The national aggregate value of negative equity was $397 billion at the end of the third quarter, compared with $430 billion at the end of the second quarter of 2013. This decrease was driven mostly by improvement in home prices.

"We should see a further rebound in consumer confidence and economic growth in 2014 as more home owners escape the negative equity trap," said Anand Nallathambi, president and CEO of CoreLogic, in prepared comments. "Home price appreciation has helped more than 3 million property owners regain equity since the first quarter of 2013." Jeff Romatzick, a real estate agent with Raveis Realty's Milford office and president of the Greater Bridgeport Board of Realtors, has seen that improvement up close.

"There's not as much inventory as in the past," said Romatzick, whose territory is mostly in upper Fairfield County and New Haven County. "You're seeing fewer foreclosures and short-sellers, so there are more fair market sales. You're definitely seeing people with the ability to sell." While cities are showing signs of price increases, they have a larger number of underwater properties, compared with outlying communities, according to Romatzick.

But there are degrees of positive equity, and many property owners may not be securely positioned above the water line, according to CoreLogic.

Of the 42.6 million residential properties with positive equity, 10 million have less than 20 percent equity, CoreLogic reported, and borrowers with less than 20 percent equity could have a harder time finding new financing due to underwriting constraints.

Nevada had the highest percentage of mortgaged properties in negative equity at 32.2 percent in the third quarter, followed by Florida (28.8 percent), Arizona (22.5 percent), Ohio (18 percent) and Georgia (17.8 percent).
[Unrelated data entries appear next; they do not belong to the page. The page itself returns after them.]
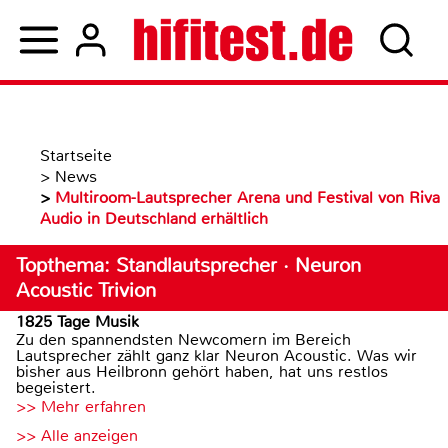
Startseite
>
News
>
Multiroom-Lautsprecher Arena und Festival von Riva
Audio in Deutschland erhältlich
Topthema: Standlautsprecher · Neuron
Acoustic Trivion
1825 Tage Musik
Zu den spannendsten Newcomern im Bereich
Lautsprecher zählt ganz klar Neuron Acoustic. Was wir
bisher aus Heilbronn gehört haben, hat uns restlos
begeistert.
>> Mehr erfahren
>> Alle anzeigen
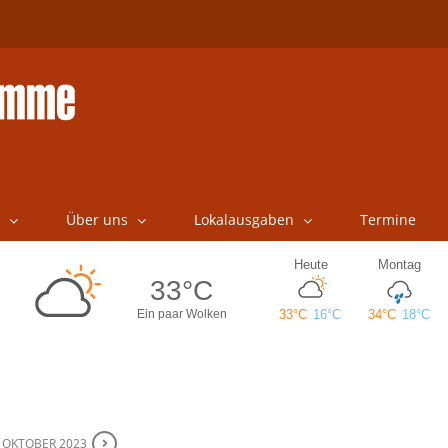
Über uns
Lokalausgaben
Termine
. OKTOBER 2023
These top five states combined accounted for 36.4 percent of negative equity in the U.S.

Under-equitied mortgages accounted for 20.4 percent of residential properties with a mortgage in the third quarter nationwide. There were more than 1.5 million residential properties at less than 5 percent equity -- referred to as near-negative equity. Properties that are near negative equity are considered at risk, should home prices fall, according to CoreLogic.

And home prices and sales could be affected by tightened bank lending practices or increased interest rates, according to Romatzick.
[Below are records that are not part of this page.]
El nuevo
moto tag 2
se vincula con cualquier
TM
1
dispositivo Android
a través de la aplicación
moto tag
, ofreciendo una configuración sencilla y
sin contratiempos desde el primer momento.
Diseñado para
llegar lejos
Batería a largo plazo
"Rising home prices continued to help home owners regain their lost equity in the third quarter of 2013. Fewer than 7 million home owners are underwater with a total mortgage debt of $11.6 trillion," said Mark Fleming, chief economist of CoreLogic, in prepared comments.
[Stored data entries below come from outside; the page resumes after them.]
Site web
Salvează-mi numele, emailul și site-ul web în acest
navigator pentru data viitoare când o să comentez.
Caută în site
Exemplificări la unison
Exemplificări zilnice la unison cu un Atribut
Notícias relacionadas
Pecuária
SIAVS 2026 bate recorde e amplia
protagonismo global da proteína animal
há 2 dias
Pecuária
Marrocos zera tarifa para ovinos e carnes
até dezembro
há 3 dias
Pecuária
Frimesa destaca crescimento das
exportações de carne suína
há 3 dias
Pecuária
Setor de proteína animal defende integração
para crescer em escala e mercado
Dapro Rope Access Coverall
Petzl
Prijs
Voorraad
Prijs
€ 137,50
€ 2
Negative equity will decline even further in the coming quarters as the housing market continues to improve, he said.

In Greater Stamford, the tight inventory has meant an increase in prices, according to Ruth Miner, broker/owner of Country Club Properties in Stamford.

"It's supply and demand. There are strong buyers -- corporate people moving around. I sold a house in Westport that was on the market one day. It closed last month," said Miner, adding that desirable properties are quickly snapped up.

"Prices are recapping. I've seen appraisers giving better value than in the past." Most towns in Connecticut have seen modest increases in house prices of 1 to 2 percent in the past year, but some towns had year-over-year gains of 7 or more percent, said Katherine Pancak, professor of finance and real estate at the University of Connecticut.

"Looking at data, Fairfield County houses on average gained about 3 percent, and the city of Stamford had a gain of about 7 percent over the past year," she said, adding that rising mortgage rates could impact sales. "I'm confident that in the long run house prices will appreciate enough to overcome the current underwater mortgage problem."